You are viewing a plain text version of this content. The canonical link for it is here.
Posted to dev@nutch.apache.org by "Sebastian Nagel (Jira)" <ji...@apache.org> on 2020/06/08 12:07:00 UTC
[jira] [Updated] (NUTCH-2567) parse-metatags writes all meta tags
twice
[ https://issues.apache.org/jira/browse/NUTCH-2567?page=com.atlassian.jira.plugin.system.issuetabpanels:all-tabpanel ]

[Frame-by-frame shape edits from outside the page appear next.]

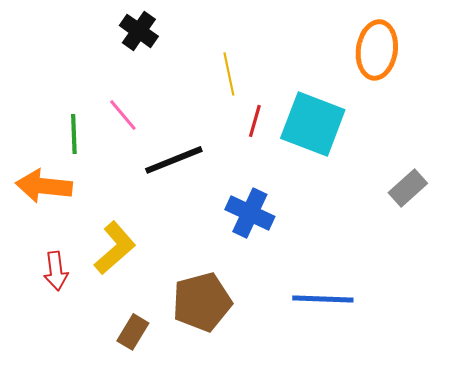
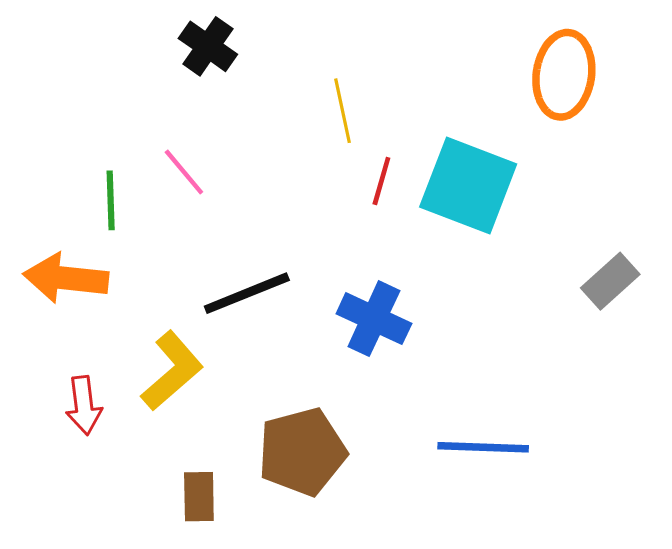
black line: (174, 160) -> (247, 293), moved
brown rectangle: (133, 332) -> (199, 497), turned -32

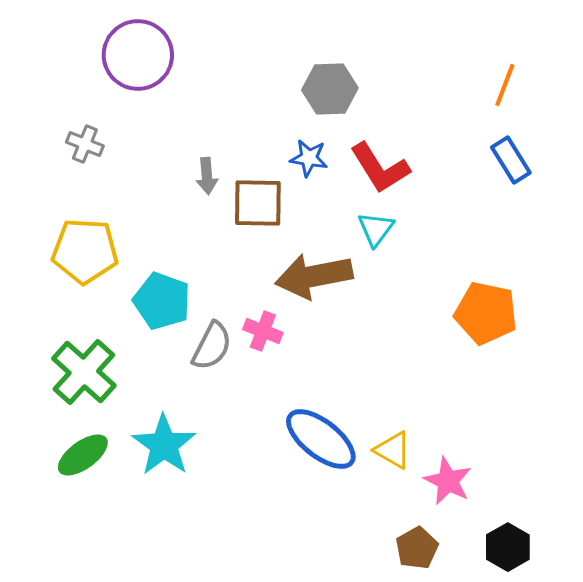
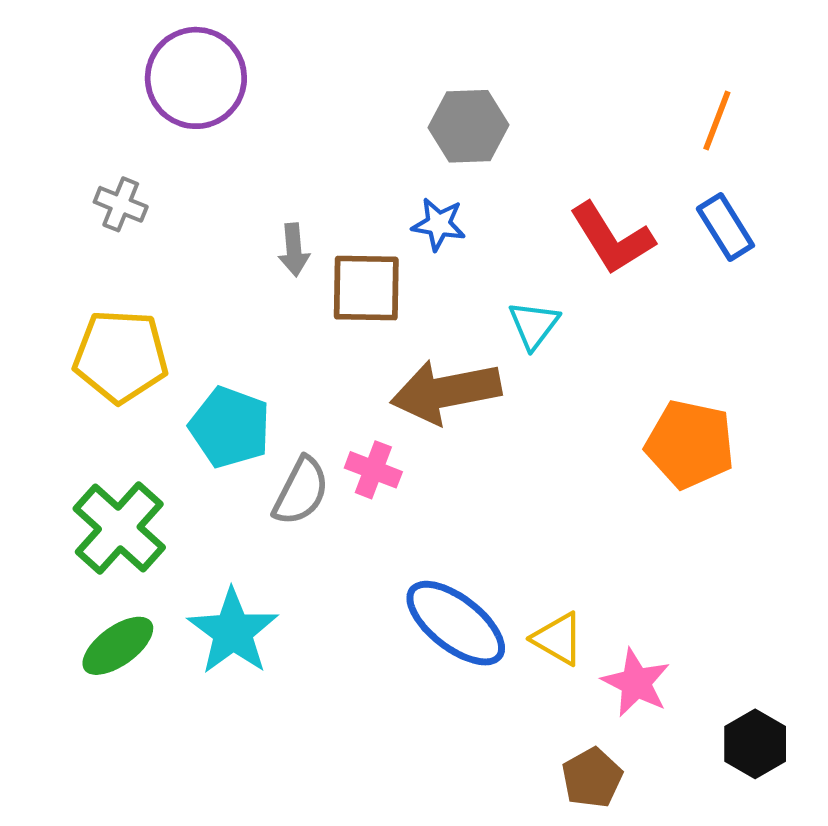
red L-shape: (380, 168) -> (612, 238), moved
black hexagon: (508, 547) -> (755, 744), moved

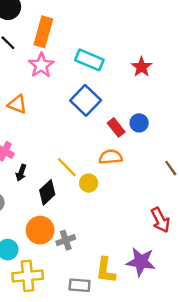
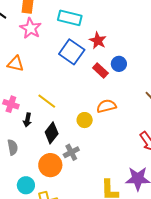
red star: (141, 67) -> (98, 41), moved
orange semicircle: (111, 157) -> (106, 106), moved
yellow line: (67, 167) -> (47, 101), moved
gray cross: (66, 240) -> (71, 152), moved

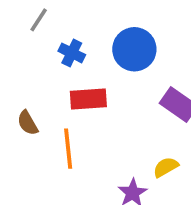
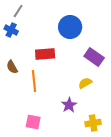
blue cross: (72, 53) -> (11, 30), moved
yellow semicircle: (166, 167) -> (85, 83), moved

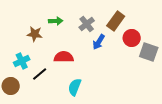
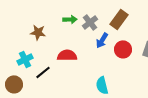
green arrow: (56, 21) -> (70, 19), moved
red circle: (132, 38) -> (123, 49), moved
cyan semicircle: (75, 87) -> (102, 85), moved, turned -36

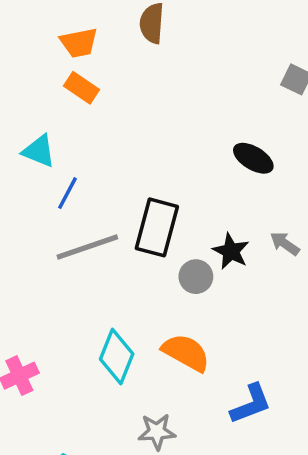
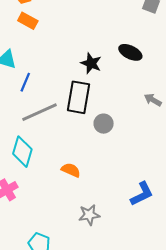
black star: (231, 251) -> (91, 63), moved
orange semicircle: (186, 353) -> (71, 170), moved, size x0.7
cyan diamond: (117, 357) -> (22, 152), moved

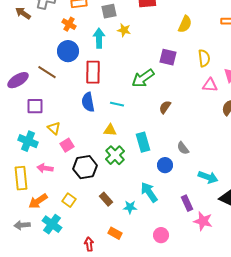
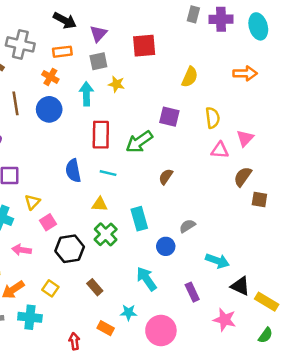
brown line: (47, 72) -> (16, 103), moved, turned 48
red rectangle: (93, 72) -> (101, 135), moved
yellow triangle: (54, 128) -> (32, 202), turned 32
gray semicircle: (183, 148) -> (187, 226), turned 96
cyan star: (130, 207) -> (128, 312), moved
pink star: (203, 221) -> (225, 320), moved
cyan cross: (52, 224) -> (30, 317), turned -30
pink circle: (161, 235) -> (161, 330), size x1.6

Sebastian Nagel updated NUTCH-2567:
-----------------------------------
Fix Version/s: (was: 1.18)
1.17
> parse-metatags writes all meta tags twice
> -----------------------------------------
>
> Key: NUTCH-2567
> URL: https://issues.apache.org/jira/browse/NUTCH-2567
> Project: Nutch
> Issue Type: Bug
> Reporter: Gerard Bouchar
> Priority: Major
> Fix For: 1.17
>
>
> Using nutch witch the following configuration, MetaTagsParser writes HTML meta tags to the metadata twice:
> {code:java}
> <property>
> <name>plugin.includes</name>
> <value>protocol-http|parse-(tika|metatags)</value>
> </property>
> {code}
> The problem seems to come from [MetaTagsParser.java#L104-L111|https://github.com/apache/nutch/blob/929fc9c89afb9267e3116cdca874dbcf9e511430/src/plugin/parse-metatags/src/java/org/apache/nutch/parse/metatags/MetaTagsParser.java#L104-L111] :
> Both the meta tags from the existing ParseResult and from the HTMLMetaTags are added to the metadata with a "metatag." prefix. But the ParseResult object already contains the HTML meta tags, because they have been added by TikaParser here: [TikaParser.java#L198-L206|https://github.com/apache/nutch/blob/929fc9c89afb9267e3116cdca874dbcf9e511430/src/plugin/parse-tika/src/java/org/apache/nutch/parse/tika/TikaParser.java#L198-L206]
>
> This bug is concerning, because it makes the segments uselessly big, especially if we want to store all metatags (by default, only metatag.description and metatag.keywords are stored, and thus duplicated).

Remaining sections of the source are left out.